Right? Absolutely terrifying. That said, I can't see it happening simply because the people in the afterlife will make profitable enough slaves to keep funding said afterlife, and it's not like they can say no.
@@safe-keeper1042 That one is downright scary. I know there are people walking around with cards saying "Do not resuscitate". In the future, there might be people walking around with cards saying "No Second Life", or something like that. And quite likely, I will be one of them.
@@k.r.99 Angst is also an English word, but there's a bit more nuance on it vs just "anxiety" Angst is more along the lines of horror, anger or fear, whereas anxiety is just a base descriptor. You can be both positively and negatively anxious, you can't be positively angsty.
I kinda missed your "this is not the future, just a future" type videos. A little quick speculative fiction for the near future. They are always fun to watch to see what you got right and what you got wrong after we've move closer to it being less speculative and instead just fiction.
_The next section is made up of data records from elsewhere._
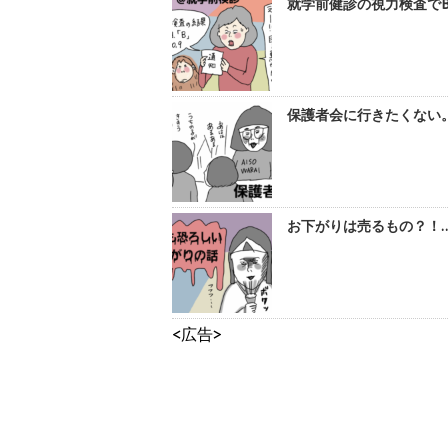
就学前健診の視力検査でB
保護者会に行きたくない。
お下がりは売るもの？！…
<広告>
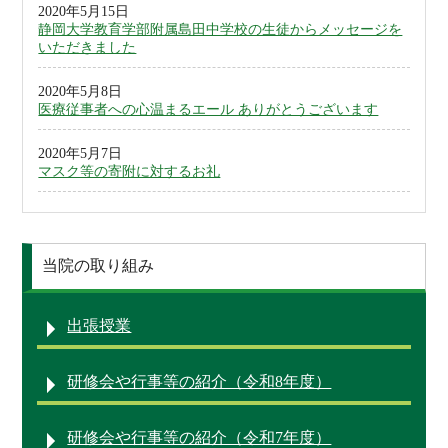
2020年5月15日
静岡大学教育学部附属島田中学校の生徒からメッセージを
いただきました
2020年5月8日
医療従事者への心温まるエール ありがとうございます
2020年5月7日
マスク等の寄附に対するお礼
当院の取り組み
出張授業
研修会や行事等の紹介（令和8年度）
研修会や行事等の紹介（令和7年度）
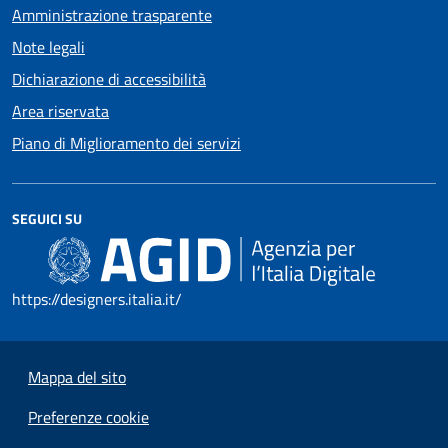
Amministrazione trasparente
Note legali
Dichiarazione di accessibilità
Area riservata
Piano di Miglioramento dei servizi
SEGUICI SU
https://designers.italia.it/
Mappa del sito
Preferenze cookie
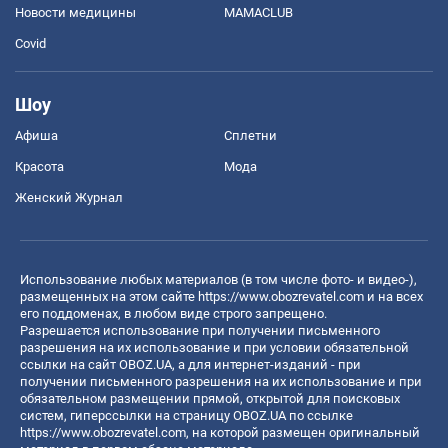
Новости медицины
MAMACLUB
Covid
Шоу
Афиша
Сплетни
Красота
Мода
Женский Журнал
Использование любых материалов (в том числе фото- и видео-),
размещенных на этом сайте
https://www.obozrevatel.com
и на всех
его поддоменах, в любом виде строго запрещено.
Разрешается использование при получении письменного
разрешения на их использование и при условии обязательной
ссылки на сайт OBOZ.UA, а для интернет-изданий - при
получении письменного разрешения на их использование и при
обязательном размещении прямой, открытой для поисковых
систем, гиперссылки на страницу OBOZ.UA по ссылке
https://www.obozrevatel.com
, на которой размещен оригинальный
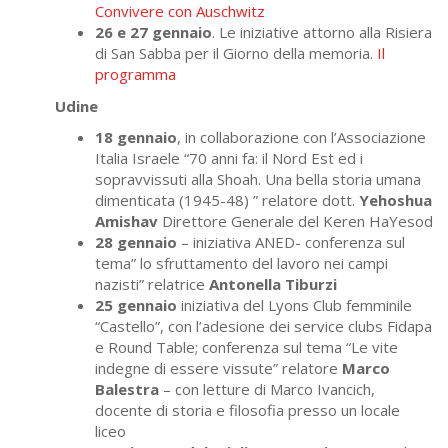
Convivere con Auschwitz
26 e 27 gennaio
. Le iniziative attorno alla Risiera
di San Sabba per il Giorno della memoria.
Il
programma
Udine
18 gennaio
, in collaborazione con l’Associazione
Italia Israele “70 anni fa: il Nord Est ed i
sopravvissuti alla Shoah. Una bella storia umana
dimenticata (1945-48) ” relatore dott.
Yehoshua
Amishav
Direttore Generale del Keren HaYesod
28 gennaio
– iniziativa ANED- conferenza sul
tema” lo sfruttamento del lavoro nei campi
nazisti” relatrice
Antonella Tiburzi
25 gennaio
iniziativa del Lyons Club femminile
“Castello”, con l’adesione dei service clubs Fidapa
e Round Table; conferenza sul tema “Le vite
indegne di essere vissute” relatore
Marco
Balestra
– con letture di Marco Ivancich,
docente di storia e filosofia presso un locale
liceo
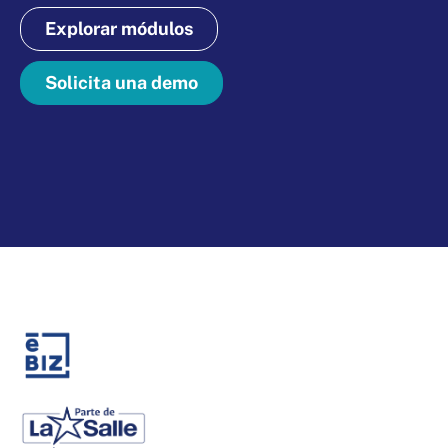
Explorar módulos
Solicita una demo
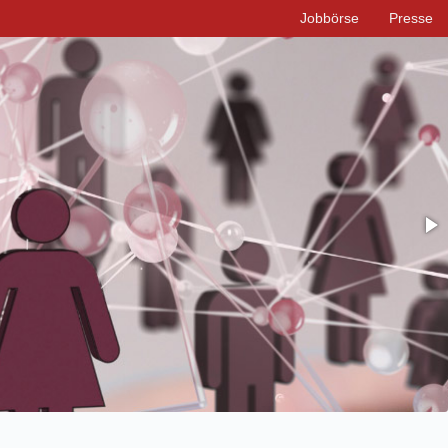
Jobbörse
Presse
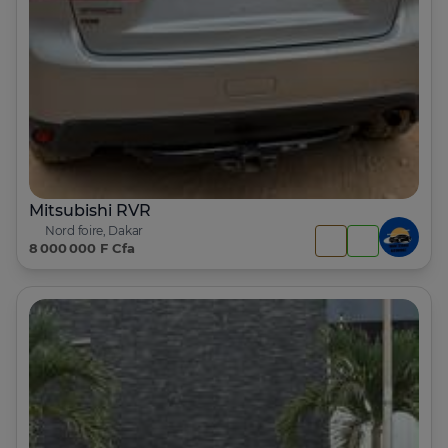
Mitsubishi RVR
Nord foire, Dakar
8 000 000 F Cfa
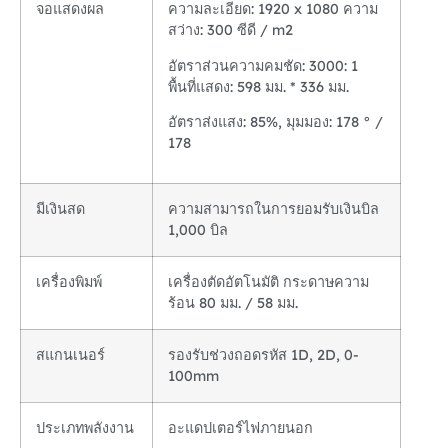
จอแสดงผล
ความละเอียด: 1920 x 1080 ความ
สว่าง: 300 ซีดี / m2
อัตราส่วนความคมชัด: 3000: 1
พื้นที่แสดง: 598 มม. * 336 มม.
อัตราส่งแสง: 85%, มุมมอง: 178 ° /
178
มีเงินสด
ความสามารถในการยอมรับเงินบิล
1,000 บิล
เครื่องพิมพ์
เครื่องตัดอัตโนมัติ กระดาษความ
ร้อน 80 มม. / 58 มม.
สแกนเนอร์
รองรับช่วงถอดรหัส 1D, 2D, 0-
100mm
ประเภทพลังงาน
อะแดปเตอร์ไฟภายนอก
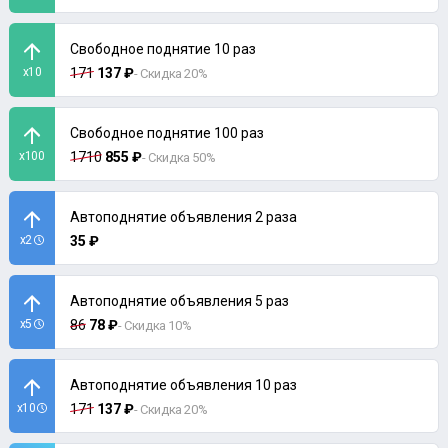
Свободное поднятие 10 раз
x10
171
137 ₽
- Скидка 20%
Свободное поднятие 100 раз
x100
1710
855 ₽
- Скидка 50%
Автоподнятие объявления 2 раза
x2
35 ₽
Автоподнятие объявления 5 раз
x5
86
78 ₽
- Скидка 10%
Автоподнятие объявления 10 раз
x10
171
137 ₽
- Скидка 20%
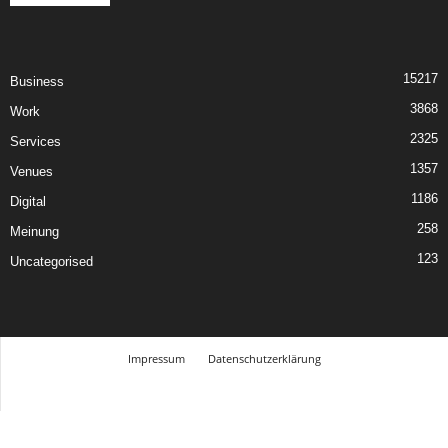
15217
Business
3868
Work
2325
Services
1357
Venues
1186
Digital
258
Meinung
123
Uncategorised
Impressum
Datenschutzerklärung
© Design Andre Menke
TMITC Agency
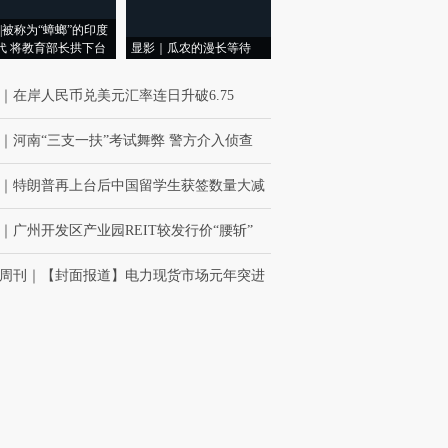
|被称为“蟑螂”的印度
代 将教育部长拱下台
显影｜瓜农的漫长等待
｜
在岸人民币兑美元汇率连日升破6.75
｜
河南“三支一扶”考试舞弊 警方介入侦查
｜
特朗普再上台后中国留学生获签数量大减
｜
广州开发区产业园REIT较发行价“腰斩”
周刊
｜
【封面报道】电力现货市场元年突进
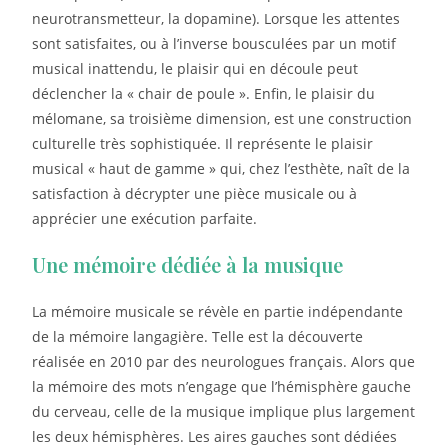
neurotransmetteur, la dopamine). Lorsque les attentes
sont satisfaites, ou à l’inverse bousculées par un motif
musical inattendu, le plaisir qui en découle peut
déclencher la « chair de poule ». Enfin, le plaisir du
mélomane, sa troisième dimension, est une construction
culturelle très sophistiquée. Il représente le plaisir
musical « haut de gamme » qui, chez l’esthète, naît de la
satisfaction à décrypter une pièce musicale ou à
apprécier une exécution parfaite.
Une mémoire dédiée à la musique
La mémoire musicale se révèle en partie indépendante
de la mémoire langagière. Telle est la découverte
réalisée en 2010 par des neurologues français. Alors que
la mémoire des mots n’engage que l’hémisphère gauche
du cerveau, celle de la musique implique plus largement
les deux hémisphères. Les aires gauches sont dédiées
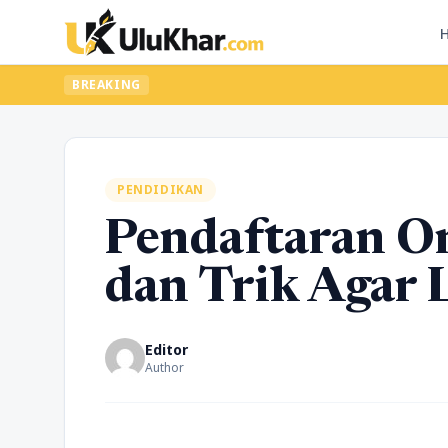
BREAKING
PENDIDIKAN
Pendaftaran On
dan Trik Agar L
Editor
Author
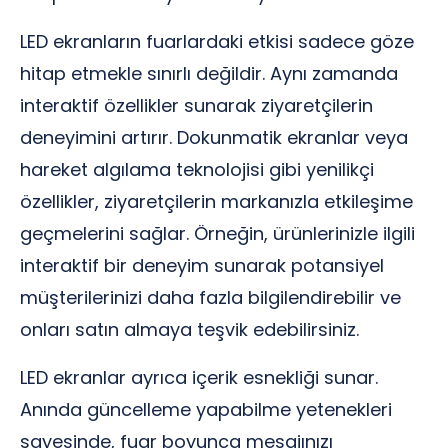
LED ekranların fuarlardaki etkisi sadece göze
hitap etmekle sınırlı değildir. Aynı zamanda
interaktif özellikler sunarak ziyaretçilerin
deneyimini artırır. Dokunmatik ekranlar veya
hareket algılama teknolojisi gibi yenilikçi
özellikler, ziyaretçilerin markanızla etkileşime
geçmelerini sağlar. Örneğin, ürünlerinizle ilgili
interaktif bir deneyim sunarak potansiyel
müşterilerinizi daha fazla bilgilendirebilir ve
onları satın almaya teşvik edebilirsiniz.
LED ekranlar ayrıca içerik esnekliği sunar.
Anında güncelleme yapabilme yetenekleri
sayesinde, fuar boyunca mesajınızı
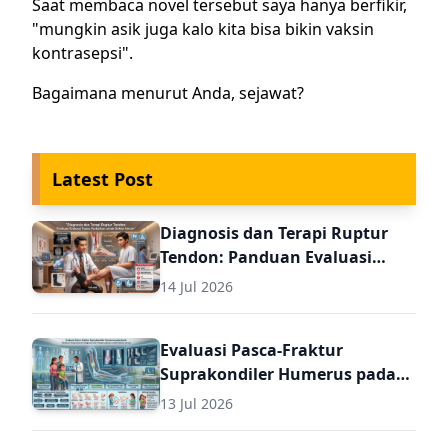
Saat membaca novel tersebut saya hanya berfikir,
"mungkin asik juga kalo kita bisa bikin vaksin
kontrasepsi".
Bagaimana menurut Anda, sejawat?
Latest Post
Diagnosis dan Terapi Ruptur
Tendon: Panduan Evaluasi
Pasca Perbaikan untuk Dokter
14 Jul 2026
Umum
Evaluasi Pasca-Fraktur
Suprakondiler Humerus pada
Anak: Panduan Komprehensif
13 Jul 2026
Diagnosis dan Terapi Lanjutan
untuk Dokter Umum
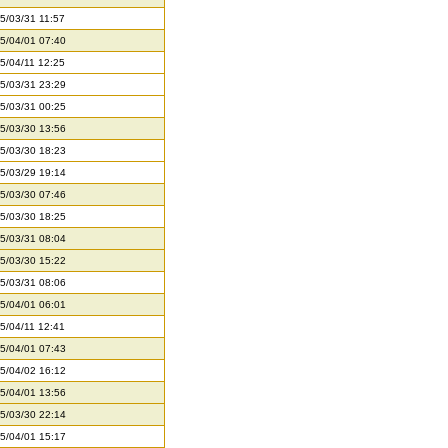
5/03/31 11:57
5/04/01 07:40
5/04/11 12:25
5/03/31 23:29
5/03/31 00:25
5/03/30 13:56
5/03/30 18:23
5/03/29 19:14
5/03/30 07:46
5/03/30 18:25
5/03/31 08:04
5/03/30 15:22
5/03/31 08:06
5/04/01 06:01
5/04/11 12:41
5/04/01 07:43
5/04/02 16:12
5/04/01 13:56
5/03/30 22:14
5/04/01 15:17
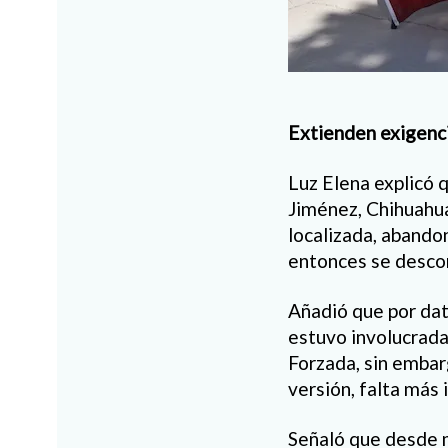
Extienden exigenc
Luz Elena explicó
Jiménez, Chihuahua,
localizada, abando
entonces se desco
Añadió que por dat
estuvo involucrada 
Forzada, sin embar
versión, falta más 
Señaló que desde m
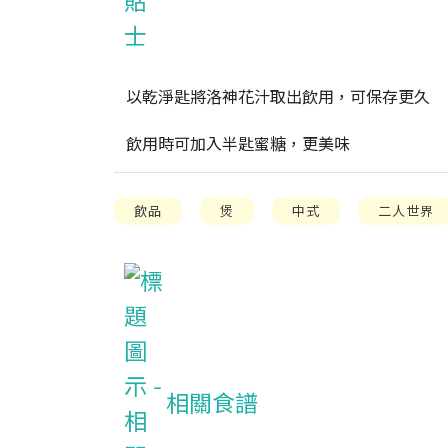
以乾淨匙將洛神花汁取出飲用，可保存更久

飲用時可加入半匙蜜糖，更美味
飲品
煲
中式
二人世界
相關食譜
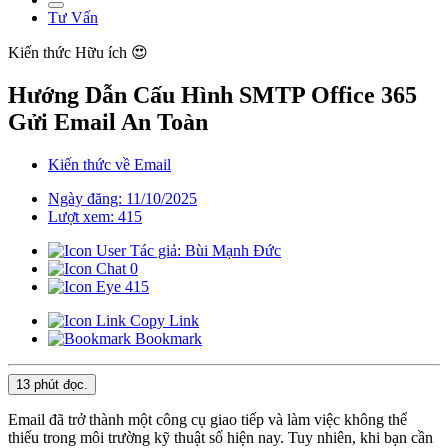
Tư Vấn
Kiến thức
Hữu ích 😍
Hướng Dẫn Cấu Hình SMTP Office 365
Gửi Email An Toàn
Kiến thức về Email
Ngày đăng: 11/10/2025
Lượt xem: 415
Tác giả: Bùi Mạnh Đức
0
415
Copy Link
Bookmark
13 phút
đọc.
Email đã trở thành một công cụ giao tiếp và làm việc không thể
thiếu trong môi trường kỹ thuật số hiện nay. Tuy nhiên, khi bạn cần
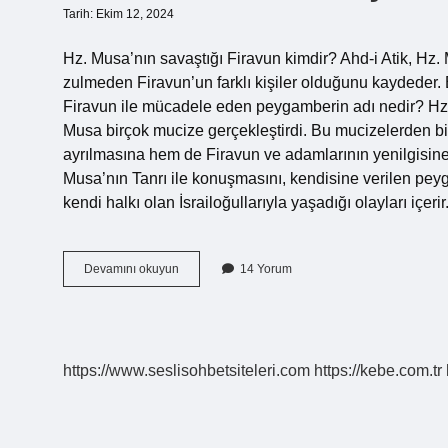
Tarih: Ekim 12, 2024
Hz. Musa’nın savaştığı Firavun kimdir? Ahd-i Atik, Hz. 
zulmeden Firavun’un farklı kişiler olduğunu kaydeder
Firavun ile mücadele eden peygamberin adı nedir? Hz
Musa birçok mucize gerçekleştirdi. Bu mucizelerden bi
ayrılmasına hem de Firavun ve adamlarının yenilgisine
Musa’nın Tanrı ile konuşmasını, kendisine verilen peyg
kendi halkı olan İsrailoğullarıyla yaşadığı olayları içe
Hz
Devamını okuyun
14 Yorum
Mûsâ
Ile
Savaşan
Firavun
Kimdir
https://www.seslisohbetsiteleri.com
https://kebe.com.tr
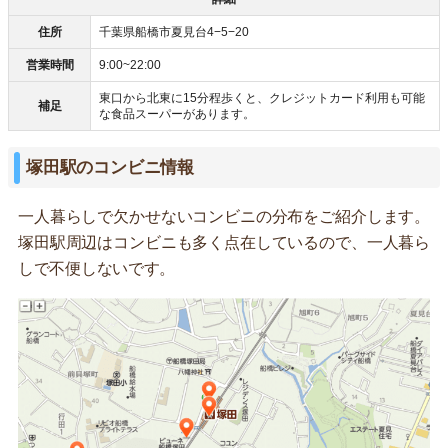
住所
千葉県船橋市夏見台4−5−20
営業時間
9:00~22:00
東口から北東に15分程歩くと、クレジットカード利用も可能
補足
な食品スーパーがあります。
塚田駅のコンビニ情報
一人暮らしで欠かせないコンビニの分布をご紹介します。
塚田駅周辺はコンビニも多く点在しているので、一人暮ら
しで不便しないです。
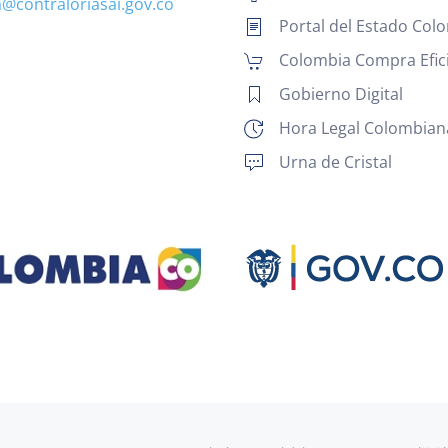
a@contraloriasai.gov.co
Portal del Estado Col
Colombia Compra Efic
Gobierno Digital
Hora Legal Colombian
Urna de Cristal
To be fair, Star Wars isn’t really science fiction. It’s a (space) opera which only uses sci-fi as a backdrop, it doesn’t really explore fictitious scientific concepts or anything like that. I would even argue that it fits more into the fantasy genre instead of sci-fi, with things such as the Force, Jedi, Sith, Mandalorian ‘knights’ and a Palpatine ‘Satan allegory’. But you’re absolutely right about the horrible writing that plagued Disney’s sequel trilogy.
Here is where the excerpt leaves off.